Viewing these matters from their human and ethical standpoints, the editor of the Victoria Times has summed them up admirably in the following sentences:
"Until the nation as a whole shall make up its mind that the traffic must stop; that those unfortunate victims who have fallen prey to the wiles of the stronger willed shall be cared for and protected; that the scale of punishment be such as will literally terrify the nefarious trader, there will still be a large army willing to take the drug-selling route to considerable affluence. But once the people shall have taken hold of the thing with the right sort of fervor, hope of a successful campaign will be real."
The trouble with a book is the impossibility of saying secret things to certain people. Because of the purchaser, one may not pre-empt the pages, or bid that they be uncut.
This is why I may not speak along with those of you who have been variously spoken of as addicts, hop-heads, drug-takers, cocainists, and even as drug-fiends.

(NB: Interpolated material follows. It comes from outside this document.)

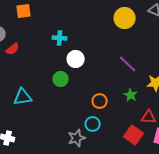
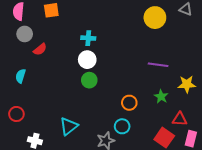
white circle: (76, 59) -> (87, 60), moved
purple line: (128, 64) -> (158, 65), turned -36
cyan triangle: (23, 97) -> (69, 126), moved, turned -30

For the most part, these words have had a hard sound, and they are hard. As I wrote concerning their signification, I knew they must sting and wound you. These were the only pages of my book that were painful in the writing, and I cannot close it without craving your pardon.
Because I have known some of you in your hours of deepest depression and have looked into your lives with closest scrutiny, I cannot but suffer with you. To have seen your tears of shame and sorrowyes, and to have seen your anger-means that, at least, I understand.

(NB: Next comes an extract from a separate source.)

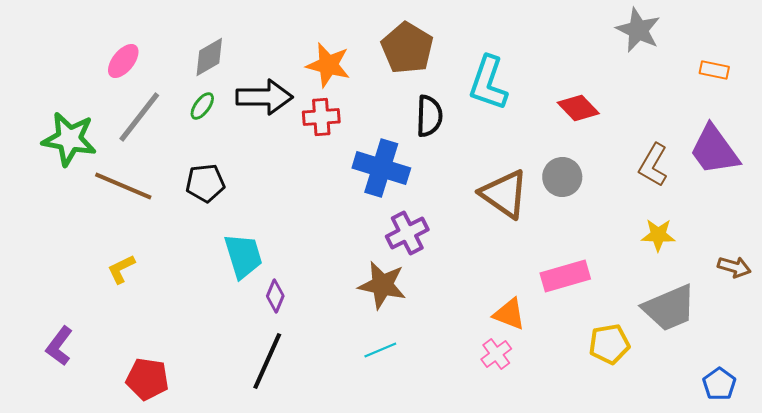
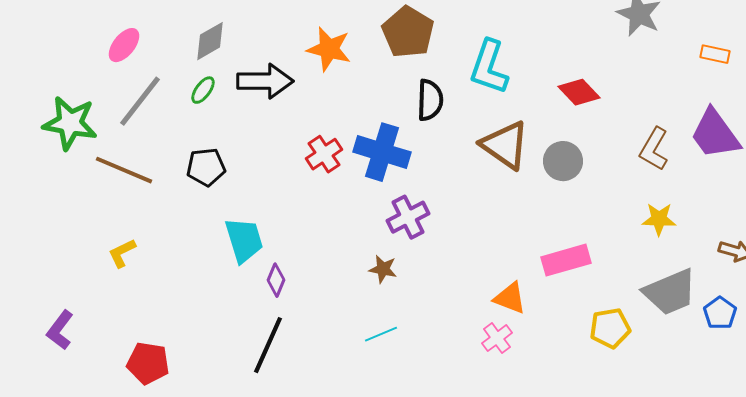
red cross: (321, 117) -> (324, 154), moved, turned -30
brown triangle: (504, 194) -> (505, 145), moved
brown star: (382, 285) -> (383, 269), size x0.6
blue pentagon: (719, 384) -> (720, 313), moved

Once, I travelled to the United States, two thousand miles or more, to be with a friend who was undergoing a major operation, which until shortly before, had been considered inoperable. Her sufferings were very great and, for days, my distress of mind was intense.
Then, of a sudden, I was stricken with the same direful ailment and required the same operation.
The surgeon, himself, came down to see me and explained the situation.
"I will not undergo this pain of the knife," I said, "I shall die first."
"You will die, alright," he replied, as he looked away.
Then, turning him around again, Charles Mayo said sharply, "Let go; you are not well enough to decide. Let go; you must leave yourself in my hands."
And this was what I did, and why I pass the words to you.
Leave yourself in the hands of your physician, or of some suitable institution for the immediate withdrawal cure. Let go! Do it now. Do not hesitate or attempt to argue the question. Salvation lies this way.
Do not be fearful. Once, there were some men on a mountain and they "feared as they entered the cloud," not knowing it to be the cloud of transfiguration.
At this, the end of my theme, let me repeat to you the words of Whitman as though they were my own:
"From all the rest I single you out, having a message for you,
Softly I lay my hand upon you
I am more than nurse, more than parent or neighbor,
I absolve you from all except yourself."